Bref, après les jours si sombres de l’administration militaire qui avait existé au pays après 1759, allaient naître les jours plus riants de l’administration civile dans laquelle les Canadiens auraient une main au contrôle des affaires de leur pays.

. . . . . . . . . . . . . . . . . . . . . . . . . . . . . . . . . . .

Quelque temps après son arrivée à Québec, Louise reçut, un après-midi, la visite de Miss Margaret Toller.
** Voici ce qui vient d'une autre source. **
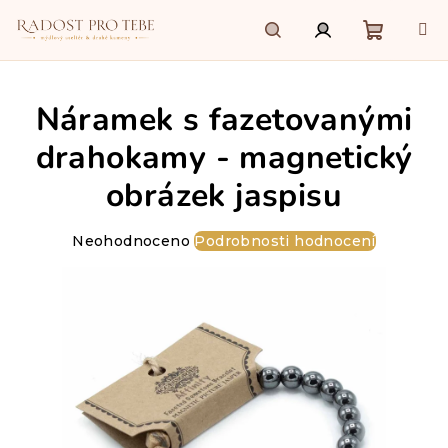
Přejít
na
obsah
Nákupn
Hledat
Přihlášení
Náramek s fazetovanými
košík
drahokamy - magnetický
obrázek jaspisu
Průměrné
Neohodnoceno
Podrobnosti hodnocení
hodnocení
produktu
je
0,0
z
5
hvězdiček.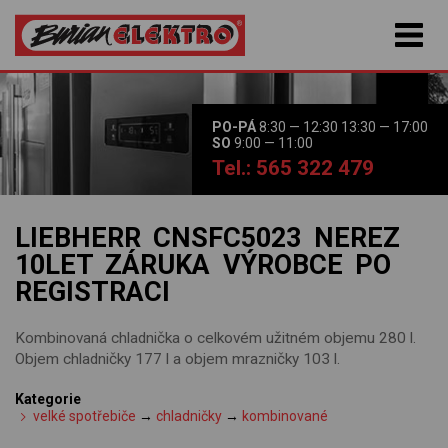
PO-PÁ
8:30 — 12:30 13:30 — 17:00
SO
9:00 — 11:00
Tel.: 565 322 479
LIEBHERR CNSFC5023 NEREZ
10LET ZÁRUKA VÝROBCE PO
REGISTRACI
Kombinovaná chladnička o celkovém užitném objemu 280 l.
Objem chladničky 177 l a objem mrazničky 103 l.
Kategorie
velké spotřebiče
→
chladničky
→
kombinované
Louise eut peine à reconnaître cette amie : Miss Toller n’était plus reconnaissable que par ses cheveux roux. Elle était amaigrie excessivement, elle avait perdu les couleurs de son teint devenu blanchâtre, et elle avait mis de côté la recherche et le luxe du vêtement. Elle apparut comme une pauvre fille d’ouvrier en quête d’une aumône. Ce n’était plus que l’ombre de Miss Margaret, et il y avait de quoi !
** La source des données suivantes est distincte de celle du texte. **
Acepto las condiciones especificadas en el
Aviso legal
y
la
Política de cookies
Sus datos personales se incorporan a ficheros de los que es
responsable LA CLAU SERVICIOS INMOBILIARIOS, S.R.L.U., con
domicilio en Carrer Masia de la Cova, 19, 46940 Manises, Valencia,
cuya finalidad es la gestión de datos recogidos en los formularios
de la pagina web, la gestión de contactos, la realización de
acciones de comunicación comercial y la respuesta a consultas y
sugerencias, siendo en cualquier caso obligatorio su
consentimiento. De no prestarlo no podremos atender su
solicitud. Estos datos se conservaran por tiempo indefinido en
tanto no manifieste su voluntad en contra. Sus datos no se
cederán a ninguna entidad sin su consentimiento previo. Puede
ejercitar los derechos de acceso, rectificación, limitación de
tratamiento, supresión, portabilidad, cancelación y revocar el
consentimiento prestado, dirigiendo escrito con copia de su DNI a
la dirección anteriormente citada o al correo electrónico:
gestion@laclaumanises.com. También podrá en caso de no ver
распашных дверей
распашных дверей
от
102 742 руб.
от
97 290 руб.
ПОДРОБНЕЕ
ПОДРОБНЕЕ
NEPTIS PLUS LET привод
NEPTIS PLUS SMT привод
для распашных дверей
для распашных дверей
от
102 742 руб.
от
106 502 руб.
Son père, dès l’automne de 1783, peu après le départ de Foxham et de Buxton pour l’Angleterre, avait été destitué de son poste par Haldimand lui-même qui avait pris ombrage de ce serviteur trop zélé. Or, Toller n’était pas riche. Fort de la vie très large, il n’avait jamais économisé sur les dix mille livres d’émoluments qu’il avait touchées chaque année, sans compter certaines sommes d’argent qui lui étaient tombées dans les mains par certaines opérations financières de nature douteuse. Il avait cumulé les emplois, mais il n’avait pas accumulé les revenus. Il avait, par surcroît, commis la sottise d’avancer à Foxham une somme de cinq mille livres sur les vingt-cinq mille requises pour payer les frais de l’entreprise ténébreuse tramée contre la vie de Du Calvet. Or, il avait fait ce déboursé pour mettre fin à la propagande de Du Calvet qui demandait le rappel d’Haldimand, et voilà que l’homme qu’il avait voulu défendre se débarrassait de lui. Toller avait failli en faire une maladie mortelle. Il s’était trouvé sans place et presque sans argent comme, naturellement, sans amis. Dès lors il se vit obligé de vivre d’expédients en attendant la nomination d’un nouveau gouverneur auprès duquel il espérait pouvoir reprendre pied. Mais Hamilton, en succédant à Haldimand, s’entoura de serviteurs qui, pour la plupart, n’avaient eu rien à voir dans la dernière administration.

Du coup le major Toller se vit réduit aux abois, et il décida de retourner en Angleterre.

Miss Margaret était donc venue faire à Louise une visite d’adieux.

— Chère Margaret, s’était écriée Louise, émue de l’infortune de l’amie, je n’ai pas cessé de penser à toi depuis mon retour à Québec.

La jeune anglaise ébaucha un mélancolique sourire et ses yeux s’humectèrent. Pour ne pas laisser voir des larmes prêtes à tomber, elle se mit à caresser follement les deux enfants de Louise.

Celle-ci considéra longtemps la jeune anglaise sans parler, et elle parut deviner un trouble quelconque dans l’esprit de son amie.

— Margaret, dit-elle gravement, tu n’es pas venue uniquement pour me faire tes adieux, mais aussi pour me confier quelque chose qui t’importune.

— C’est vrai, avoua tristement Margaret. Mais je ne serais pas partie sans venir t’embrasser. Et je t’assure que ce départ pour l’Angleterre me cause beaucoup de chagrins.

— Pauvre Margaret ! soupira Louise.

— Vois-tu, ma chère Louise, j’avais appris à aimer ce pays et ceux qui l’habitent.